The release of 5-ASA from various preparations depends on the presence of bacterial azoreductases (
sulphasalazine,
olsalazine,
balsalazide) or the pharmacokinetic properties of the
mesalazine-containing pharmaceutical preparations. The differences of the 5-ASA release from the various preparations account for the different anatomic sites of actions.
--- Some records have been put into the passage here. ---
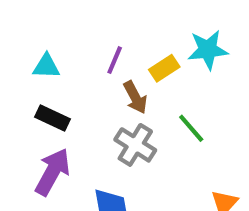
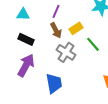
yellow rectangle: (164, 68) -> (76, 28), moved
brown arrow: (135, 97) -> (56, 30), moved

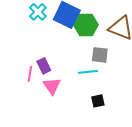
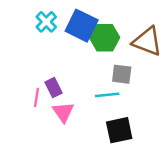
black square: (98, 101) -> (119, 130), size x1.6

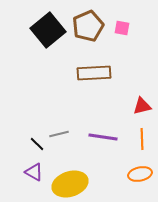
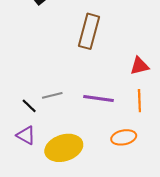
brown rectangle: (94, 73) -> (89, 31), turned -72
orange ellipse: (140, 174) -> (124, 137), moved

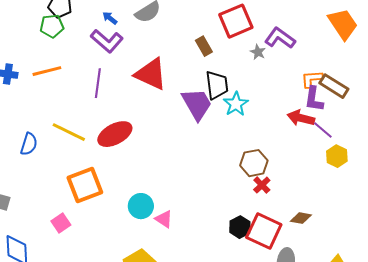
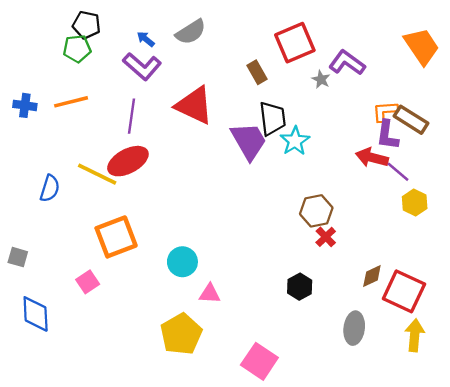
red ellipse: (115, 134) -> (128, 161), moved
brown diamond: (301, 218) -> (372, 276), turned -35
pink triangle: (164, 219) -> (210, 294), moved, turned -30
red square: (264, 231) -> (404, 291), moved

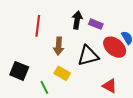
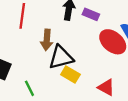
black triangle: (88, 56) -> (61, 57), moved
yellow rectangle: (62, 73) -> (70, 74), moved

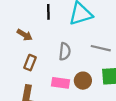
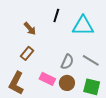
gray semicircle: (65, 51) -> (67, 62), moved

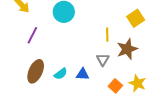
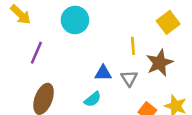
cyan semicircle: (61, 74) -> (93, 99), moved
blue triangle: (83, 74) -> (103, 73), moved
In this regard, a close relationship between the regional intraluminal concentrations of 5-ASA and the clinical response can be assumed. The aim of the present paper is to survey clinical trials in
Crohn's disease with special respect to the pharmacokinetic properties of the used
mesalazine containing preparations. There are clear differences between the different coated 5-ASA formulas in respect to 5-ASA release and in respect to their pharmacokinetic properties leading to a different therapeutic efficacy in
Crohn's disease. The detailed analysis indicates that higher doses of 5-ASA (> 3 g/d) are required for the acute phase treatment. 4.5 g
Eudragit-L-coated 5-ASA
tablets are almost equally as potent as glucocorticosteroids for the treatment of active
Crohn's disease. Clinical efficacy has been demonstrated for
Eudragit-L-coated
tablets even at a low dose of 1-1.5 g 5-ASA/day in the maintenance treatment of remission of
Crohn's disease. This has also been shown for
Eudragit-S-coated
tablets at a dose of 2.4 g 5-ASA/day, while even 3 g 5-ASA of an
Eudragit-L/S formula as well as the ethylcellulose-coated formulas up to 4 g 5-ASA/day were ineffective, except for a high risk group. On the basis of the published trials, there is clear evidence that post-operative prophylaxis with 5-ASA requires daily doses higher than 1.5 g. Ethylcellulose-coated 5-ASA has only been effective in
Crohn's disease limited to the small bowel and should not be given to patients with ileo-colonic or
colonic disease. Moreover,
Eudragit-L-coated 5-ASA preparations have shown to be effective in both ileal and
colonic disease concerning their clinical efficacy in post-operative prophylaxis. In contrast, endoscopic efficacy has been demonstrated for ethylcellulose as well as
Eudragit-S-coated formulas. Treatment of
Crohn's disease with orally administered 5-ASA can generally be regarded as an effective and well-tolerated
therapy. However, the distinct therapeutic goal (acute phase treatment, maintenance
therapy or post-operative prophylaxis), the involved areas of the gut and the specific release of the
drug administered have to be considered.